If you haven't heard by now, there's a midsize-pickup eruption going on. There used to be a choice of either compact or full-size pickup trucks. Then along came the Dodge Dakota--clearly bigger than the Toyotas, Nissans, S-10s, and Rangers, but without the elbow room of the Silverado, F-150, or Rams. Turns out quite a few people didn't need a full-size, and since the introduction of the midsize, just about every manufacturer is trying to make its compacts bigger. Even though the Toyota Tacoma is slated for its bigger/better redesign for 2005 (see "News"), the new Dakota and Frontier are out first.

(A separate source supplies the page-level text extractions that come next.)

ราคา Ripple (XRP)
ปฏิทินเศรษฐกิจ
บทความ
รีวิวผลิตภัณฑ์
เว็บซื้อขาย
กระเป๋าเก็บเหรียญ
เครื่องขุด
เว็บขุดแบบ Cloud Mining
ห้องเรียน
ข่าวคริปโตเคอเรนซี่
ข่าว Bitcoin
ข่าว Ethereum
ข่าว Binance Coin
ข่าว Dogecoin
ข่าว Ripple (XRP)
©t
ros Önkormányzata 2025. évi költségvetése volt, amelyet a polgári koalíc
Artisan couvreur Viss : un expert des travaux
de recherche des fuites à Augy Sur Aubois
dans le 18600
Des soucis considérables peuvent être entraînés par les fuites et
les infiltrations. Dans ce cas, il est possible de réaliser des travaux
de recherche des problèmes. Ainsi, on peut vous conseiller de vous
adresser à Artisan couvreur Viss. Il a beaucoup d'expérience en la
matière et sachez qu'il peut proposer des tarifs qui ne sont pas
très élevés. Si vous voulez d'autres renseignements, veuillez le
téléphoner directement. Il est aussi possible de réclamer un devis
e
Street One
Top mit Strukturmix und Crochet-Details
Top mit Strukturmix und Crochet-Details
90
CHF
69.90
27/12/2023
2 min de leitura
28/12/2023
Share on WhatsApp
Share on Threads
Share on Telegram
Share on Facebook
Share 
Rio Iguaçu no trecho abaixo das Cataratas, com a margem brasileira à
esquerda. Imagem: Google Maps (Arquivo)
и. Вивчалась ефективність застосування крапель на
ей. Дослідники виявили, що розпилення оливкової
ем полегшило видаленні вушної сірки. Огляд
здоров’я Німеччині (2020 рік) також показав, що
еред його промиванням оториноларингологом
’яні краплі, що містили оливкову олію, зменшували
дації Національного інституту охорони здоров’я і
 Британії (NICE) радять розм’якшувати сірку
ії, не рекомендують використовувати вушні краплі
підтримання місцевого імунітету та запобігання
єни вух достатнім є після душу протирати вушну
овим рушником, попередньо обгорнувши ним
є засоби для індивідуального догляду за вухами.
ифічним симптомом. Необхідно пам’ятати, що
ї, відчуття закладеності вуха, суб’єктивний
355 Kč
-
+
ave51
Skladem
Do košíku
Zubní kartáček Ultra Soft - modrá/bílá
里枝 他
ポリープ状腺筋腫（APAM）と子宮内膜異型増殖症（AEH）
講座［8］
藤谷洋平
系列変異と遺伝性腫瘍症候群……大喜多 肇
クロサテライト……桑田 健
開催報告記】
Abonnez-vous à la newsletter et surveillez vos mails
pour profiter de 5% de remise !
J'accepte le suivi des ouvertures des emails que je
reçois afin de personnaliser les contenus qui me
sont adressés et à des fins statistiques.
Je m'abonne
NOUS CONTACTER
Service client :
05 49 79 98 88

We thought it might be interesting to look at these two side by side; while not technically comparing them in a head-to-head road test, showing them together might provide some benefits.
Quite a departure from previous...
Quite a departure from previous models, Dodge has gone upscale with the new Dakota gauge cluster and center stack. Almost too stylish?
For 2005, the Dakota continues to be the only vehicle in its class to offer a V-8 engine, the result of which is class-leading towing and carrying capacity. The 4.7-liter SOHC engine is a good engine and is also used in the full-size Ram and Grand Cherokee. The Dakota's standard engine is the versatile 3.7-liter 12-valve V-6, rated at 210 horsepower at 5200 rpm and 235 pound-feet of torque at 3600. Many of the same development and design technologies on this year's new Dodge Durango also have made their way into the new Dakota. A stiffer and stronger hydroformed and welded steel frame acts as the foundation for a lengthened, widened pickup. The result is a more muscular midsize capable of towing 7000 pounds and offering an 11,500 pound Gross Combined Weight Rating--the best in its class to date.
Nissan goes in a different...
Nissan goes in a different direction, attempting to perfect the "too many gauges in too small a space" philosophy.
The new Frontier will offer a punched-out Nissan 350Z motor, now at 4.0 liters. The 24-valve DOHC V-6 will likely make more than 250 horsepower and 275 pound-feet of torque. The base engine for King Cab Frontiers will be a 2.5-liter 16-valve I-4 with over 160 horsepower. As to hauling power, utilizing basically the same frame as the Titan (with a few modifications to reduce its size), the result is an exceptionally stiff, rigid frame that allows Nissan to comfortably increase the truck's wheelbase by 10 inches, but at the same time increase by a significant margin towing and payload capacity. Although numbers haven't been finalized, we expect the truck's competence to be limited by a V-6 powerplant, rather than the capacities of the frame. We figure maximum towing to rate around 6000, with the combined (loaded truck + max trailer = GCWR) number being in the 10,000-pound range.